A Study Guide for Refactoring

Version: 1.3    Quick Links
Author: Nik Boyd    Study Goals
Started: July, 2001    Study Schedule
Updated: August, 2002    Study Questions

This guide provides a structured introduction to the book:

Martin Fowler. Refactoring: Improving the Design of Existing Code. Addison-Wesley Publishing Co., Inc., 1999. ISBN 0-201-48567-2.

Study Group Goals

For an introduction to study groups, please see A Learning Guide to Design Patterns, by Joshua Kerievsky

For this study group on refactoring, we want to:

Proposed Discussions

The front inside cover of Refactoring provides an indexed list of the refactorings. The back inside cover provides a list of the refactorings organized by Bad Smell. The proposed discussion order is intended to quickly introduce participants to the primary concepts and techniques. After the initial introductory sessions, we will systematically examine the most commonly used refactorings as organized by their associated Bad Smells. Some of the refactorings appear in multiple Smells, but revisiting and reviewing them in another context will help to reinforce their usefulness. The sessions are generally organized to cover the material in a single meeting. However, some sessions may spill over across more than one week if the discussions get lively.

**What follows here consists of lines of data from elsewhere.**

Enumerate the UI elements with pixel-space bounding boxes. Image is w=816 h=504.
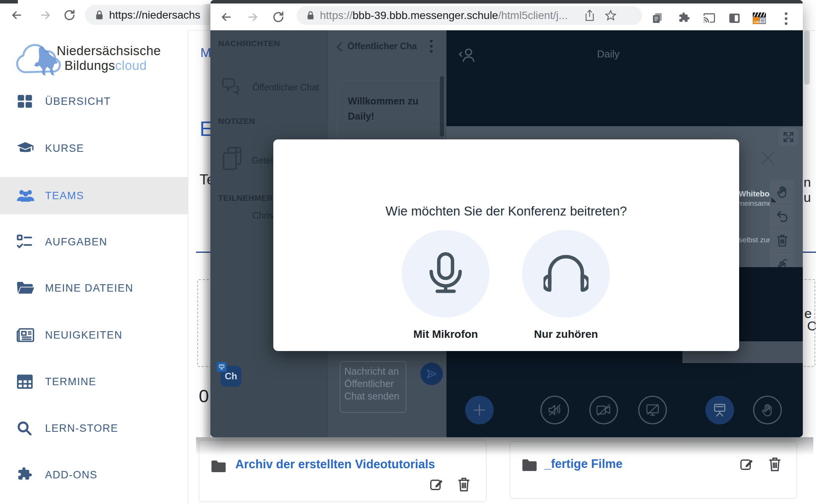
cast-icon[interactable] <box>703 12 715 24</box>
side-panel-icon[interactable] <box>728 12 741 24</box>
graduation-cap-icon <box>16 140 36 157</box>
logo-text-line1: Niedersächsische <box>57 43 161 58</box>
bbb-browser-window: https://bbb-39.bbb.messenger.schule/html… <box>210 0 803 437</box>
bbb-client: NACHRICHTEN Öffentlicher Chat NOTIZEN Ge… <box>210 30 803 437</box>
people-icon <box>16 188 36 204</box>
chat-back-icon[interactable] <box>335 41 344 53</box>
sidebar-label: NEUIGKEITEN <box>45 329 123 341</box>
avatar-initials: Ch <box>225 371 237 382</box>
url-bar[interactable]: https://bbb-39.bbb.messenger.schule/html… <box>297 6 642 25</box>
sidebar-label: ADD-ONS <box>45 469 97 481</box>
chat-bubbles-icon <box>221 76 241 96</box>
card-archiv-title[interactable]: Archiv der erstellten Videotutorials <box>235 457 435 471</box>
url-text: https://bbb-39.bbb.messenger.schule/html… <box>320 9 568 22</box>
bg-fragment-nu: n u <box>804 175 816 205</box>
mute-button[interactable] <box>540 396 569 424</box>
undo-button[interactable] <box>770 204 795 229</box>
sidebar-item-add-ons[interactable]: ADD-ONS <box>0 456 188 494</box>
window-shadow-left <box>202 4 210 437</box>
screenshare-button[interactable] <box>638 396 667 424</box>
bg-scrollbar[interactable] <box>804 30 810 85</box>
reload-icon[interactable] <box>63 9 76 22</box>
sidebar-label: LERN-STORE <box>45 422 118 434</box>
presenter-badge-icon <box>217 362 227 372</box>
chat-options-icon[interactable] <box>430 39 433 54</box>
actions-plus-button[interactable] <box>465 396 494 424</box>
lock-icon <box>95 10 104 20</box>
whiteboard-button[interactable] <box>705 396 734 424</box>
sidebar-item-kurse[interactable]: KURSE <box>0 130 188 167</box>
edit-icon[interactable] <box>429 477 444 492</box>
copy-docs-extension-icon[interactable] <box>651 12 664 24</box>
chat-panel-title: Öffentlicher Cha <box>347 41 417 52</box>
participant-name: Chris <box>252 210 273 221</box>
menu-dots-icon[interactable] <box>784 12 788 25</box>
close-icon[interactable] <box>759 149 776 167</box>
slide-text-selbst-zum: selbst zum <box>739 236 774 244</box>
toggle-userlist-icon[interactable] <box>458 46 477 64</box>
join-with-microphone-button[interactable] <box>402 230 490 318</box>
webcam-button[interactable] <box>589 396 618 424</box>
reload-icon[interactable] <box>272 10 285 24</box>
window-shadow <box>196 437 813 455</box>
screen: M E Te n u e C 0 Archiv der erstellten V… <box>0 0 816 504</box>
card-fertige-title[interactable]: _fertige Filme <box>544 457 623 471</box>
notes-header: NOTIZEN <box>218 116 255 126</box>
listen-only-button[interactable] <box>522 230 610 318</box>
edit-icon[interactable] <box>739 457 754 472</box>
sidebar-item-uebersicht[interactable]: ÜBERSICHT <box>0 83 188 120</box>
magnifier-icon <box>16 420 36 436</box>
fullscreen-icon[interactable] <box>779 128 798 146</box>
sidebar-item-meine-dateien[interactable]: MEINE DATEIEN <box>0 269 188 307</box>
back-icon[interactable] <box>220 10 233 24</box>
meeting-title: Daily <box>597 48 620 60</box>
url-text: https://niedersachs <box>109 9 200 21</box>
public-chat-item[interactable]: Öffentlicher Chat <box>210 73 328 104</box>
puzzle-icon <box>16 467 36 483</box>
modal-title: Wie möchten Sie der Konferenz beitreten? <box>273 204 739 219</box>
forward-icon[interactable] <box>39 9 52 22</box>
bildungscloud-logo[interactable]: Niedersächsische Bildungscloud <box>14 36 169 79</box>
raise-hand-button[interactable] <box>753 396 782 424</box>
lock-icon <box>307 11 314 20</box>
folder-open-icon <box>16 280 36 296</box>
table-icon <box>16 374 36 389</box>
welcome-text: Willkommen zu Daily! <box>338 80 444 124</box>
delete-icon[interactable] <box>457 477 471 492</box>
send-message-button[interactable] <box>420 363 443 385</box>
share-icon[interactable] <box>585 10 595 21</box>
sidebar-label: ÜBERSICHT <box>45 96 111 108</box>
sidebar-item-teams[interactable]: TEAMS <box>0 177 188 214</box>
clear-whiteboard-button[interactable] <box>770 229 795 253</box>
listen-option-label: Nur zuhören <box>522 328 610 341</box>
extensions-puzzle-icon[interactable] <box>678 12 690 24</box>
messages-header: NACHRICHTEN <box>218 39 280 48</box>
forward-icon[interactable] <box>246 10 259 24</box>
foreground-browser-toolbar: https://bbb-39.bbb.messenger.schule/html… <box>210 3 803 31</box>
hand-tool-button[interactable] <box>770 180 795 204</box>
app-sidebar: Niedersächsische Bildungscloud ÜBERSICHT… <box>0 30 188 504</box>
join-audio-modal: Wie möchten Sie der Konferenz beitreten?… <box>273 139 739 351</box>
sidebar-item-lern-store[interactable]: LERN-STORE <box>0 410 188 447</box>
svg-text:CAG: CAG <box>754 20 761 24</box>
bookmark-star-icon[interactable] <box>605 10 616 21</box>
shared-notes-icon <box>222 146 242 172</box>
sidebar-item-termine[interactable]: TERMINE <box>0 363 188 400</box>
folder-icon <box>211 460 226 473</box>
sidebar-label: TERMINE <box>45 376 96 388</box>
clapperboard-extension-icon[interactable]: CAG <box>752 12 766 24</box>
back-icon[interactable] <box>10 9 23 22</box>
sidebar-label: AUFGABEN <box>45 236 108 248</box>
chat-scrollbar[interactable] <box>440 76 444 137</box>
grid-icon <box>16 93 36 110</box>
newspaper-icon <box>16 327 36 343</box>
delete-icon[interactable] <box>768 457 782 472</box>
mic-option-label: Mit Mikrofon <box>402 328 490 341</box>
sidebar-item-neuigkeiten[interactable]: NEUIGKEITEN <box>0 316 188 354</box>
chat-message-input[interactable]: Nachricht an Öffentlicher Chat senden <box>340 361 406 413</box>
sidebar-item-aufgaben[interactable]: AUFGABEN <box>0 223 188 261</box>
slide-text-gemeinsame: meinsame <box>738 199 772 208</box>
public-chat-label: Öffentlicher Chat <box>252 82 319 93</box>
sidebar-label: TEAMS <box>45 190 84 202</box>
tool-options-indicator <box>771 197 776 202</box>
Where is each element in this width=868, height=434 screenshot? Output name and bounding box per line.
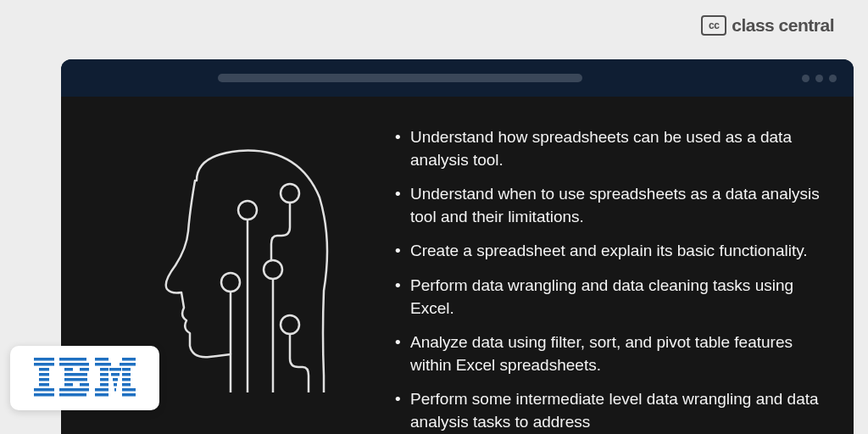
svg-rect-5 (34, 358, 54, 361)
svg-rect-33 (100, 378, 108, 381)
svg-rect-28 (109, 368, 121, 371)
svg-rect-19 (64, 383, 73, 387)
svg-rect-21 (59, 388, 89, 392)
provider-badge[interactable] (10, 346, 159, 410)
svg-rect-23 (95, 358, 108, 361)
svg-rect-34 (113, 378, 118, 381)
svg-rect-10 (39, 383, 49, 387)
svg-point-0 (238, 201, 257, 220)
svg-rect-27 (100, 368, 108, 371)
svg-rect-24 (122, 358, 136, 361)
cc-badge-icon: cc (701, 15, 726, 36)
bullet-item: Perform data wrangling and data cleaning… (392, 275, 820, 320)
svg-rect-37 (114, 383, 117, 387)
svg-rect-16 (80, 368, 89, 371)
svg-rect-6 (34, 363, 54, 366)
svg-rect-29 (122, 368, 131, 371)
class-central-logo[interactable]: cc class central (701, 15, 834, 36)
svg-point-3 (264, 260, 282, 279)
svg-rect-13 (59, 358, 86, 361)
bullet-item: Perform some intermediate level data wra… (392, 388, 820, 433)
svg-rect-39 (95, 388, 108, 392)
svg-rect-22 (59, 393, 86, 397)
svg-rect-18 (64, 378, 87, 381)
svg-rect-38 (122, 383, 131, 387)
svg-rect-7 (39, 368, 49, 371)
svg-rect-9 (39, 378, 49, 381)
svg-rect-26 (120, 363, 136, 366)
svg-point-1 (281, 184, 299, 203)
window-dot (802, 75, 810, 82)
svg-rect-31 (111, 373, 120, 376)
svg-rect-40 (114, 388, 116, 392)
svg-rect-30 (100, 373, 108, 376)
bullet-item: Understand how spreadsheets can be used … (392, 126, 820, 171)
svg-rect-36 (100, 383, 108, 387)
browser-mockup: Understand how spreadsheets can be used … (61, 59, 854, 434)
svg-rect-14 (59, 363, 89, 366)
learning-objectives: Understand how spreadsheets can be used … (383, 122, 820, 409)
svg-rect-20 (80, 383, 89, 387)
svg-rect-8 (39, 373, 49, 376)
window-controls (802, 75, 837, 82)
svg-rect-17 (64, 373, 87, 376)
window-dot (815, 75, 823, 82)
slide-content: Understand how spreadsheets can be used … (61, 97, 854, 434)
bullet-item: Create a spreadsheet and explain its bas… (392, 240, 820, 263)
svg-point-4 (281, 315, 299, 334)
cc-badge-text: cc (709, 19, 719, 31)
svg-rect-12 (34, 393, 54, 397)
svg-rect-25 (95, 363, 111, 366)
svg-rect-32 (122, 373, 131, 376)
window-dot (829, 75, 837, 82)
svg-rect-41 (122, 388, 136, 392)
ibm-logo-icon (34, 358, 136, 398)
bullet-item: Understand when to use spreadsheets as a… (392, 183, 820, 228)
svg-rect-43 (122, 393, 136, 397)
svg-point-2 (221, 273, 240, 292)
browser-top-bar (61, 59, 854, 97)
brand-name: class central (732, 15, 834, 36)
svg-rect-35 (122, 378, 131, 381)
bullet-item: Analyze data using filter, sort, and piv… (392, 331, 820, 376)
svg-rect-15 (64, 368, 73, 371)
svg-rect-42 (95, 393, 108, 397)
url-bar-placeholder (218, 74, 582, 82)
svg-rect-11 (34, 388, 54, 392)
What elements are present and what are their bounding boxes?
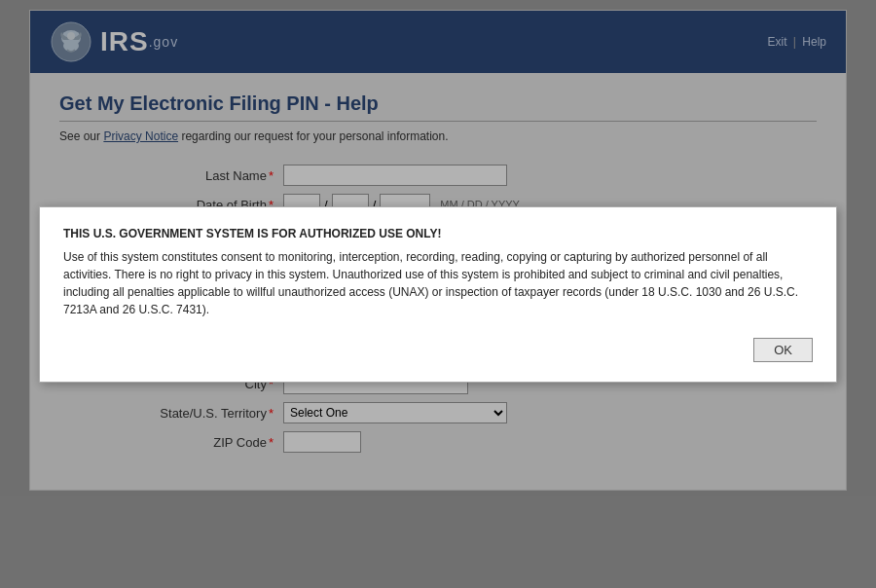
- modal-title: THIS U.S. GOVERNMENT SYSTEM IS FOR AUTHO…: [63, 227, 813, 240]
- ok-button[interactable]: OK: [753, 338, 813, 362]
- modal-footer: OK: [63, 338, 813, 362]
- modal-body: Use of this system constitutes consent t…: [63, 248, 813, 318]
- modal-box: THIS U.S. GOVERNMENT SYSTEM IS FOR AUTHO…: [39, 206, 837, 383]
- modal-overlay[interactable]: THIS U.S. GOVERNMENT SYSTEM IS FOR AUTHO…: [0, 0, 876, 588]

Principles (53-73) Session 1
Motivates the discussions. It's all about product quality and developer productivity. This initial session will be used primarily to discuss the several topics in this chapter and answer questions about them. So, bring questions!
Testing (89-102) Session 2
Software engineering entails testing, especially regression testing. Refactoring is founded on regression testing to ensure that externally observable behavior is maintained during and after refactoring. This session will be used to discuss testing in general, but will focus on regression testing, the role it plays in refactoring, and regression test frameworks like JUnit.
Example (1-52) Sessions 3 + 4
During these two sessions we consider how the following refactorings apply to the example in Chapter 1: Extract Method (110), Move Method (142), Replace Temp with Query (120), Self Encapsulate Field (171), Replace Type Code with State/Strategy (227), Replace Conditional with Polymorphism (255).
Duplicated Code (76) Session 5
Duplicated code is likely the single most prevalent "sin" in software. Extract Method (110), Extract Class (149), Pull Up Method (322), Form Template Method (345), Substitute Algorithm (139)
Long Method (76) Session 6
Smaller methods enhance reuse, understandability and maintainability. Extract Method (110), Replace Temp with Query (120), Replace Method with Method Object (135), Decompose Conditional (238)
Long Parameter List (78) Session 7
Object-oriented method signatures are generally simple. Long parameter lists should usually be simplified by using existing objects or introducing new ones. Replace Parameter with Method (292), Introduce Parameter Object (295), Preserve Whole Object (288)
Large Class (78) Session 8
Classes should generally focus on only a few responsibilities. Classes that know or do too much should be decomposed into simpler classes. Extract Class (149), Extract Subclass (330), Extract Superclass (336), Extract Interface (341), Replace Data Value with Object (175)
Alternative Classes (85)
After a rapid construction phase, some method names may not adequately reveal their intention, or a method may not have an optimal placement within a collaboration. Rename Method (273), Move Method (142), Extract Superclass (336)
Inappropriate Intimacy (85) Session 9
Familiarity breeds consent. Too much intimacy results in strong coupling and unwarranted dependency. Move Method (142), Move Field (146), Change Bidirectional Association to Unidirectional (200), Replace Inheritance with Delegation (352), Hide Delegate (157)
Switch Statements (82) Sessions 10 + 11
Polymorphism is an elegant mechanism for separating cases. Replace Conditional with Polymorphism (255), Replace Type Code with Subclasses (223), Replace Type Code with State/Strategy (227), Replace Parameter with Explicit Methods (285), Introduce Null Object (260)
Primitive Obsession (81) Session 12 + 13
Coherent groups of primitive values and functions that operate on them should be modeled as objects. Replace Data Value with Object (175), Extract Class (149), Introduce Parameter Object (295), Replace Array with Object (186), Replace Type Code with Class (218), Replace Type Code with Subclasses (223), Replace Type Code with State/Strategy (227)

Study Questions

Disclaimer: These questions can and should be augmented and / or replaced by questions raised by the participating study group members.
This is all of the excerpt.